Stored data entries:
━━━━━━━━━━━━━━━━━━━━━━━━━━━━━━

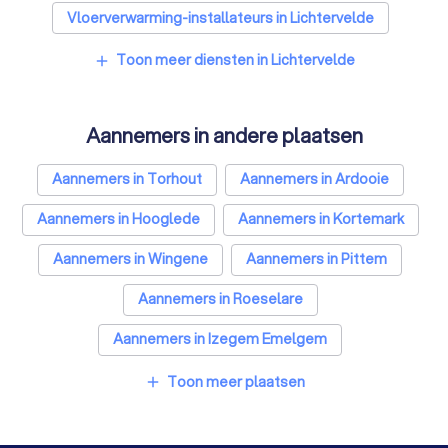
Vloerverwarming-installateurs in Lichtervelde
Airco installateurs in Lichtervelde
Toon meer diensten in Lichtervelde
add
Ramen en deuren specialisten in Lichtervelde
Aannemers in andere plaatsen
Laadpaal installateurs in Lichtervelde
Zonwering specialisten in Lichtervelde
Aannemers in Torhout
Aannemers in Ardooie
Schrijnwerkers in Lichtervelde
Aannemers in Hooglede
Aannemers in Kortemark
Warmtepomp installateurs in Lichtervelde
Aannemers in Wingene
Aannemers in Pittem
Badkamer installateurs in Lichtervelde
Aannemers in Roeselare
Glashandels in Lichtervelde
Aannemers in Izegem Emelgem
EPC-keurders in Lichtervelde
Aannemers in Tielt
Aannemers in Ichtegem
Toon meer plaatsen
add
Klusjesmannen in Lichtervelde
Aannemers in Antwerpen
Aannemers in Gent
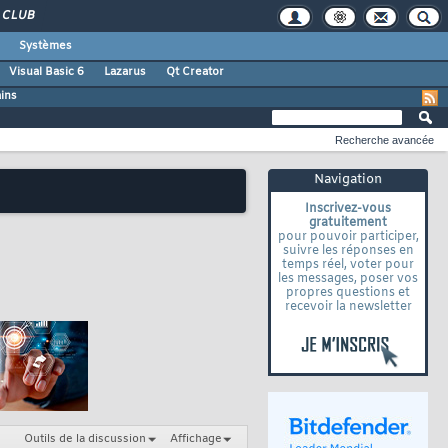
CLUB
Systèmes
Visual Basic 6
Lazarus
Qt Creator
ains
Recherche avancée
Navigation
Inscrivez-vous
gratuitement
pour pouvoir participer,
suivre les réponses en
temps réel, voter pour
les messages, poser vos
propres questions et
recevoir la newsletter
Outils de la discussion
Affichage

━━━━━━━━━━━━━━━━━━━━━━━━━━━━━━

Action item -> What you give back should match the entries above exactly, except that pictures are dropped.

Response to the task ->
Vloerverwarming-installateurs in Lichtervelde
Airco installateurs in Lichtervelde
Toon meer diensten in Lichtervelde
add
Ramen en deuren specialisten in Lichtervelde
Aannemers in andere plaatsen
Laadpaal installateurs in Lichtervelde
Zonwering specialisten in Lichtervelde
Aannemers in Torhout
Aannemers in Ardooie
Schrijnwerkers in Lichtervelde
Aannemers in Hooglede
Aannemers in Kortemark
Warmtepomp installateurs in Lichtervelde
Aannemers in Wingene
Aannemers in Pittem
Badkamer installateurs in Lichtervelde
Aannemers in Roeselare
Glashandels in Lichtervelde
Aannemers in Izegem Emelgem
EPC-keurders in Lichtervelde
Aannemers in Tielt
Aannemers in Ichtegem
Toon meer plaatsen
add
Klusjesmannen in Lichtervelde
Aannemers in Antwerpen
Aannemers in Gent
CLUB
Systèmes
Visual Basic 6
Lazarus
Qt Creator
ains
Recherche avancée
Navigation
Inscrivez-vous
gratuitement
pour pouvoir participer,
suivre les réponses en
temps réel, voter pour
les messages, poser vos
propres questions et
recevoir la newsletter
Outils de la discussion
Affichage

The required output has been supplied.